Die nacht was Henry De Strooper nogal laat gaan slapen, waardoor hij in zijn lichte slaap ontwaakte toen hij rond 01.30u. ontploffingen in de lucht hoorde (nu we weten dat Rath zijn overwinning om 01.32 u. claimde, weten we dat deze ooggetuige het in 1992 bij het rechte eind had). De tuinbouwersfamilie snelde naar buiten...

“Tegen een stalmuur stond een brandend gedeelte van een linkervleugel met daaraan een reusachtige motor. Voor het huis was een boomgaard, met daarin omgehakte bomen. Daar was een brandstoftank gevallen, waarop een brandbom gevallen was. Een twintigtal meter verder lag een binnenmotor. Onze schuur werd door een brandbom geheel vernield. Het grootste gedeelte lag echter niet ver van de Sint-Jozefshoeve, de romp met daarin een vijftal verkoolde lichamen. Een zesde ongelukkige wist nog te springen, maar bleef met zijn parachute aan de staart hangen, en werd met het brandende vliegtuig tegen de grond geslagen.”

Maar liefst zes karren waren nodig om de wrakstukken uit de Brielstraat op te halen. Zes slachtoffers werden twee dagen later begraven op het Schoonselhof, het zou de laatste bemanning zijn die hier door de Duitsers bijgezet werd. Het lichaam van de boordmeccano, Sgt Davis, werd pas een tiental dagen later gevonden en op het inmiddels als militaire begraafplaats opengestelde Fort III te Borsbeek begraven.

In 1991 kregen we nog een brief van één van de vrienden van de slachtoffers:

"James "Jimmy" Martin was een goede vriend van me. We gingen samen naar school, en onderhielden als tieners met elkaar contact. Jimmy werd zeeman bij de Navy, maar werd aan boord van de Arandora Star getorpedeerd"

Dit passagiersschip voer op 2 juli 1940 uit met aan boord zo'n 1300 Duitse en Italiaanse krijgsgevangenen en geïnterneerden, bewaakt door 200 soldaten (waarschijnlijk was Jimmy Martin één van hen) en nog eens 174 bemanningsleden. Het opzet was de passagiers naar Canada in krijgsgevangenenkampen onder te brengen, maar zo ver zou het nooit komen. Ten noordwesten van de Britse eilanden werd het cruiseschip getorpedeerd door de U-47, onder het bevel van de illustere Günther Prien. Jimmy Martin was één van de 868 overlevenden die aan boord van de HMSC St Laurent, een destroyer, gehesen werd. Hij zou dus tijdens zijn militaire carrière twee maal belaagd worden door een Duitser, vereremerkt met het Ridderkruis (Prien en Rath).

"Hierna vervoegde hij de RAF. Jimmy kwam uit een gezin van vijf kinderen. Zijn ouders waren fantastische mensen. Zijn pa werd tijdens de Eerste Wereldoorlog gedecoreerd. Als Britse soldaat kreeg hij het DCM of DSM toegewezen, ik weet niet meer precies welke, maar om als soldaat zo een te krijgen, moest hij wel iets gepresteerd hebben.
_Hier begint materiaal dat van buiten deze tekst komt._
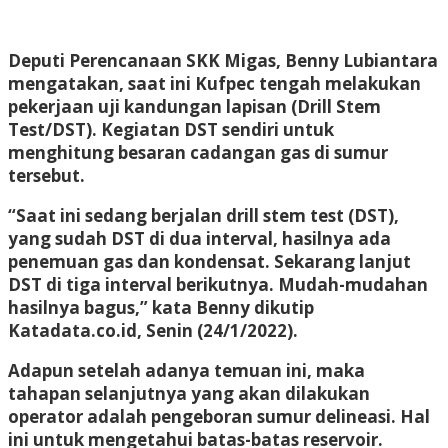
Deputi Perencanaan SKK Migas, Benny Lubiantara
mengatakan, saat ini Kufpec tengah melakukan
pekerjaan uji kandungan lapisan (Drill Stem
Test/DST). Kegiatan DST sendiri untuk
menghitung besaran cadangan gas di sumur
tersebut.
“Saat ini sedang berjalan drill stem test (DST),
yang sudah DST di dua interval, hasilnya ada
penemuan gas dan kondensat. Sekarang lanjut
DST di tiga interval berikutnya. Mudah-mudahan
hasilnya bagus,” kata Benny dikutip
Katadata.co.id, Senin (24/1/2022).
Adapun setelah adanya temuan ini, maka
tahapan selanjutnya yang akan dilakukan
operator adalah pengeboran sumur delineasi. Hal
ini untuk mengetahui batas-batas reservoir.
Jimmy had twee broers, Joe en Denny. Joe was in de RAF gedurende de oorlog. Als Denny de vereiste leeftijd bereikt had, ging hij naar de Fleet Air Arm, en hij werd er eveneens piloot. Tijdens een escortevlucht over een Brits oorlogsschip in de Middellandse Zee, dat maarschalk Tito van Joegoslavië naar Groot-Brittannië vervoerde, raakte hij met zijn vleugels die van een ander toestel, en stortte neer in zee. Op deze manier verloor het gezin Martin twee van haar kinderen."

Er was slechts één overlevende van deze bemanning: de schutter Sgt Waugh werd krijgsgevangen genomen en bracht de rest van de oorlog door in Stalag 357, Kopernikus.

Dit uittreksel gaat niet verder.